**Your task**
Could you restate the data word for word and drop the pictures?

Data extracted from a collection:
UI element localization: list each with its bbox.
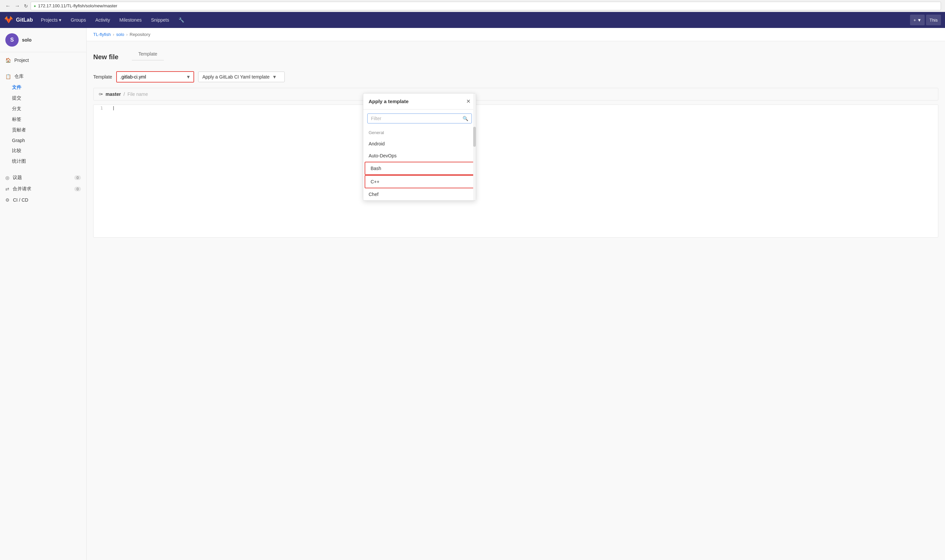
breadcrumb: TL-flyfish › solo › Repository xyxy=(86,28,945,41)
template-label: Template xyxy=(93,74,112,80)
filename-input[interactable] xyxy=(117,72,183,82)
plus-button[interactable]: + ▼ xyxy=(910,15,925,25)
projects-chevron: ▾ xyxy=(59,17,61,23)
code-content-1: | xyxy=(112,105,115,111)
template-item-chef[interactable]: Chef xyxy=(363,188,476,200)
nav-right: + ▼ This xyxy=(910,15,941,25)
main-layout: S solo 🏠 Project 📋 仓库 文件 提交 分支 xyxy=(0,28,945,560)
nav-arrows: ← → xyxy=(4,2,21,10)
template-select-chevron: ▼ xyxy=(272,74,277,80)
nav-groups[interactable]: Groups xyxy=(66,12,90,28)
sidebar-item-merge-requests[interactable]: ⇄ 合并请求 0 xyxy=(0,183,86,195)
template-dropdown-title: Apply a template xyxy=(368,98,409,104)
tab-template[interactable]: Template xyxy=(132,48,164,60)
merge-label: 合并请求 xyxy=(13,186,31,192)
template-select-text: Apply a GitLab CI Yaml template xyxy=(202,74,270,80)
user-name: solo xyxy=(22,37,32,43)
template-filter-row: 🔍 xyxy=(363,109,476,128)
gitlab-logo-text: GitLab xyxy=(16,17,33,23)
this-button[interactable]: This xyxy=(926,15,941,25)
cicd-icon: ⚙ xyxy=(5,197,10,203)
file-editor: New file Template Template ▼ Apply a Git… xyxy=(86,41,945,244)
sidebar-item-graph[interactable]: Graph xyxy=(0,135,86,145)
template-dropdown-header: Apply a template ✕ xyxy=(363,94,476,109)
template-dropdown: Apply a template ✕ 🔍 General Android Aut… xyxy=(363,93,476,201)
template-section-header: General xyxy=(363,128,476,138)
nav-wrench[interactable]: 🔧 xyxy=(174,12,188,28)
nav-projects[interactable]: Projects ▾ xyxy=(37,12,66,28)
nav-snippets[interactable]: Snippets xyxy=(147,12,173,28)
breadcrumb-solo[interactable]: solo xyxy=(116,32,124,37)
issues-label: 议题 xyxy=(13,175,22,181)
sidebar-section-repo-header[interactable]: 📋 仓库 xyxy=(0,71,86,82)
svg-marker-6 xyxy=(12,18,13,21)
back-button[interactable]: ← xyxy=(4,2,12,10)
groups-label: Groups xyxy=(71,17,86,23)
filter-input-wrapper: 🔍 xyxy=(367,114,472,123)
template-select-dropdown[interactable]: Apply a GitLab CI Yaml template ▼ xyxy=(198,72,285,82)
template-list: General Android Auto-DevOps Bash C++ Che… xyxy=(363,128,476,200)
sidebar: S solo 🏠 Project 📋 仓库 文件 提交 分支 xyxy=(0,28,86,560)
projects-label: Projects xyxy=(41,17,58,23)
activity-label: Activity xyxy=(95,17,110,23)
template-item-cpp[interactable]: C++ xyxy=(365,175,475,188)
sidebar-item-tags[interactable]: 标签 xyxy=(0,114,86,125)
url-text: 172.17.100.11/TL-flyfish/solo/new/master xyxy=(38,3,117,8)
merge-badge: 0 xyxy=(74,187,81,191)
issues-icon: ◎ xyxy=(5,175,9,180)
code-line-1: 1 | xyxy=(94,105,938,111)
sidebar-item-project[interactable]: 🏠 Project xyxy=(0,55,86,66)
forward-button[interactable]: → xyxy=(13,2,21,10)
sidebar-item-commits[interactable]: 提交 xyxy=(0,93,86,103)
file-name-placeholder: File name xyxy=(128,91,148,97)
gitlab-logo-icon xyxy=(4,15,13,25)
home-icon: 🏠 xyxy=(5,58,11,63)
nav-milestones[interactable]: Milestones xyxy=(116,12,146,28)
template-dropdown-close-button[interactable]: ✕ xyxy=(466,98,470,105)
template-item-android[interactable]: Android xyxy=(363,138,476,150)
content-area: TL-flyfish › solo › Repository New file … xyxy=(86,28,945,560)
code-editor[interactable]: 1 | xyxy=(93,105,938,238)
filename-dropdown-arrow[interactable]: ▼ xyxy=(183,72,193,82)
template-item-auto-devops[interactable]: Auto-DevOps xyxy=(363,150,476,162)
template-item-bash[interactable]: Bash xyxy=(365,162,475,175)
svg-marker-5 xyxy=(5,18,6,21)
merge-icon: ⇄ xyxy=(5,186,9,192)
snippets-label: Snippets xyxy=(151,17,169,23)
sidebar-item-issues[interactable]: ◎ 议题 0 xyxy=(0,172,86,183)
top-nav: GitLab Projects ▾ Groups Activity Milest… xyxy=(0,12,945,28)
repo-section-label: 仓库 xyxy=(14,74,24,80)
slash-separator: / xyxy=(123,91,125,97)
cicd-label: CI / CD xyxy=(13,197,28,203)
issues-badge: 0 xyxy=(74,175,81,180)
new-file-title: New file xyxy=(93,53,119,61)
filter-input[interactable] xyxy=(371,116,460,121)
sidebar-item-cicd[interactable]: ⚙ CI / CD xyxy=(0,195,86,205)
sidebar-section-repository: 📋 仓库 文件 提交 分支 标签 贡献者 Graph 比较 xyxy=(0,68,86,169)
book-icon: 📋 xyxy=(5,74,11,79)
milestones-label: Milestones xyxy=(120,17,142,23)
breadcrumb-tl-flyfish[interactable]: TL-flyfish xyxy=(93,32,111,37)
wrench-icon: 🔧 xyxy=(179,17,184,23)
nav-logo[interactable]: GitLab xyxy=(4,15,33,25)
nav-activity[interactable]: Activity xyxy=(91,12,114,28)
sidebar-item-files[interactable]: 文件 xyxy=(0,82,86,93)
editor-header: New file Template xyxy=(93,48,938,66)
sidebar-section-issues: ◎ 议题 0 ⇄ 合并请求 0 ⚙ CI / CD xyxy=(0,169,86,208)
sidebar-section-project: 🏠 Project xyxy=(0,52,86,68)
editor-tabs: Template xyxy=(132,48,164,60)
user-avatar: S xyxy=(5,33,18,46)
sidebar-item-contributors[interactable]: 贡献者 xyxy=(0,125,86,135)
template-scrollbar-thumb[interactable] xyxy=(473,127,476,147)
breadcrumb-sep-1: › xyxy=(113,32,114,37)
sidebar-item-charts[interactable]: 统计图 xyxy=(0,156,86,167)
sidebar-item-branches[interactable]: 分支 xyxy=(0,103,86,114)
lock-icon: ● xyxy=(34,4,36,8)
sidebar-item-compare[interactable]: 比较 xyxy=(0,145,86,156)
template-row: Template ▼ Apply a GitLab CI Yaml templa… xyxy=(93,71,938,83)
address-bar[interactable]: ● 172.17.100.11/TL-flyfish/solo/new/mast… xyxy=(31,2,941,10)
browser-bar: ← → ↻ ● 172.17.100.11/TL-flyfish/solo/ne… xyxy=(0,0,945,12)
template-scrollbar xyxy=(473,94,476,200)
line-number-1: 1 xyxy=(94,105,107,111)
refresh-button[interactable]: ↻ xyxy=(24,3,28,9)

**Output of the task**
UI element localization: list each with its bbox.
breadcrumb: TL-flyfish › solo › Repository xyxy=(86,28,945,41)
template-label: Template xyxy=(93,74,112,80)
filename-input[interactable] xyxy=(117,72,183,82)
plus-button[interactable]: + ▼ xyxy=(910,15,925,25)
projects-chevron: ▾ xyxy=(59,17,61,23)
code-content-1: | xyxy=(112,105,115,111)
template-item-chef[interactable]: Chef xyxy=(363,188,476,200)
nav-right: + ▼ This xyxy=(910,15,941,25)
main-layout: S solo 🏠 Project 📋 仓库 文件 提交 分支 xyxy=(0,28,945,560)
nav-arrows: ← → xyxy=(4,2,21,10)
template-select-chevron: ▼ xyxy=(272,74,277,80)
nav-groups[interactable]: Groups xyxy=(66,12,90,28)
sidebar-item-merge-requests[interactable]: ⇄ 合并请求 0 xyxy=(0,183,86,195)
template-dropdown-title: Apply a template xyxy=(368,98,409,104)
tab-template[interactable]: Template xyxy=(132,48,164,60)
merge-label: 合并请求 xyxy=(13,186,31,192)
template-select-text: Apply a GitLab CI Yaml template xyxy=(202,74,270,80)
user-name: solo xyxy=(22,37,32,43)
template-filter-row: 🔍 xyxy=(363,109,476,128)
gitlab-logo-text: GitLab xyxy=(16,17,33,23)
this-button[interactable]: This xyxy=(926,15,941,25)
cicd-icon: ⚙ xyxy=(5,197,10,203)
file-editor: New file Template Template ▼ Apply a Git… xyxy=(86,41,945,244)
sidebar-item-graph[interactable]: Graph xyxy=(0,135,86,145)
template-dropdown-header: Apply a template ✕ xyxy=(363,94,476,109)
template-dropdown: Apply a template ✕ 🔍 General Android Aut… xyxy=(363,93,476,201)
template-section-header: General xyxy=(363,128,476,138)
nav-wrench[interactable]: 🔧 xyxy=(174,12,188,28)
nav-projects[interactable]: Projects ▾ xyxy=(37,12,66,28)
nav-snippets[interactable]: Snippets xyxy=(147,12,173,28)
breadcrumb-solo[interactable]: solo xyxy=(116,32,124,37)
issues-label: 议题 xyxy=(13,175,22,181)
sidebar-section-repo-header[interactable]: 📋 仓库 xyxy=(0,71,86,82)
svg-marker-6 xyxy=(12,18,13,21)
back-button[interactable]: ← xyxy=(4,2,12,10)
groups-label: Groups xyxy=(71,17,86,23)
filter-input-wrapper: 🔍 xyxy=(367,114,472,123)
template-select-dropdown[interactable]: Apply a GitLab CI Yaml template ▼ xyxy=(198,72,285,82)
template-list: General Android Auto-DevOps Bash C++ Che… xyxy=(363,128,476,200)
sidebar: S solo 🏠 Project 📋 仓库 文件 提交 分支 xyxy=(0,28,86,560)
projects-label: Projects xyxy=(41,17,58,23)
activity-label: Activity xyxy=(95,17,110,23)
template-item-cpp[interactable]: C++ xyxy=(365,175,475,188)
sidebar-item-tags[interactable]: 标签 xyxy=(0,114,86,125)
url-text: 172.17.100.11/TL-flyfish/solo/new/master xyxy=(38,3,117,8)
merge-badge: 0 xyxy=(74,187,81,191)
issues-icon: ◎ xyxy=(5,175,9,180)
code-line-1: 1 | xyxy=(94,105,938,111)
sidebar-item-project[interactable]: 🏠 Project xyxy=(0,55,86,66)
forward-button[interactable]: → xyxy=(13,2,21,10)
sidebar-item-commits[interactable]: 提交 xyxy=(0,93,86,103)
file-name-placeholder: File name xyxy=(128,91,148,97)
gitlab-logo-icon xyxy=(4,15,13,25)
home-icon: 🏠 xyxy=(5,58,11,63)
nav-milestones[interactable]: Milestones xyxy=(116,12,146,28)
template-dropdown-close-button[interactable]: ✕ xyxy=(466,98,470,105)
template-item-android[interactable]: Android xyxy=(363,138,476,150)
content-area: TL-flyfish › solo › Repository New file … xyxy=(86,28,945,560)
code-editor[interactable]: 1 | xyxy=(93,105,938,238)
filename-dropdown-arrow[interactable]: ▼ xyxy=(183,72,193,82)
template-item-auto-devops[interactable]: Auto-DevOps xyxy=(363,150,476,162)
template-item-bash[interactable]: Bash xyxy=(365,162,475,175)
svg-marker-5 xyxy=(5,18,6,21)
merge-icon: ⇄ xyxy=(5,186,9,192)
snippets-label: Snippets xyxy=(151,17,169,23)
sidebar-item-issues[interactable]: ◎ 议题 0 xyxy=(0,172,86,183)
top-nav: GitLab Projects ▾ Groups Activity Milest… xyxy=(0,12,945,28)
repo-section-label: 仓库 xyxy=(14,74,24,80)
slash-separator: / xyxy=(123,91,125,97)
cicd-label: CI / CD xyxy=(13,197,28,203)
issues-badge: 0 xyxy=(74,175,81,180)
new-file-title: New file xyxy=(93,53,119,61)
filter-input[interactable] xyxy=(371,116,460,121)
sidebar-item-cicd[interactable]: ⚙ CI / CD xyxy=(0,195,86,205)
sidebar-section-repository: 📋 仓库 文件 提交 分支 标签 贡献者 Graph 比较 xyxy=(0,68,86,169)
book-icon: 📋 xyxy=(5,74,11,79)
milestones-label: Milestones xyxy=(120,17,142,23)
breadcrumb-tl-flyfish[interactable]: TL-flyfish xyxy=(93,32,111,37)
wrench-icon: 🔧 xyxy=(179,17,184,23)
nav-logo[interactable]: GitLab xyxy=(4,15,33,25)
nav-activity[interactable]: Activity xyxy=(91,12,114,28)
sidebar-item-files[interactable]: 文件 xyxy=(0,82,86,93)
editor-header: New file Template xyxy=(93,48,938,66)
sidebar-section-issues: ◎ 议题 0 ⇄ 合并请求 0 ⚙ CI / CD xyxy=(0,169,86,208)
sidebar-section-project: 🏠 Project xyxy=(0,52,86,68)
editor-tabs: Template xyxy=(132,48,164,60)
user-avatar: S xyxy=(5,33,18,46)
sidebar-item-contributors[interactable]: 贡献者 xyxy=(0,125,86,135)
template-scrollbar-thumb[interactable] xyxy=(473,127,476,147)
breadcrumb-sep-1: › xyxy=(113,32,114,37)
sidebar-item-charts[interactable]: 统计图 xyxy=(0,156,86,167)
sidebar-item-branches[interactable]: 分支 xyxy=(0,103,86,114)
lock-icon: ● xyxy=(34,4,36,8)
sidebar-item-compare[interactable]: 比较 xyxy=(0,145,86,156)
template-row: Template ▼ Apply a GitLab CI Yaml templa… xyxy=(93,71,938,83)
address-bar[interactable]: ● 172.17.100.11/TL-flyfish/solo/new/mast… xyxy=(31,2,941,10)
browser-bar: ← → ↻ ● 172.17.100.11/TL-flyfish/solo/ne… xyxy=(0,0,945,12)
template-scrollbar xyxy=(473,94,476,200)
line-number-1: 1 xyxy=(94,105,107,111)
refresh-button[interactable]: ↻ xyxy=(24,3,28,9)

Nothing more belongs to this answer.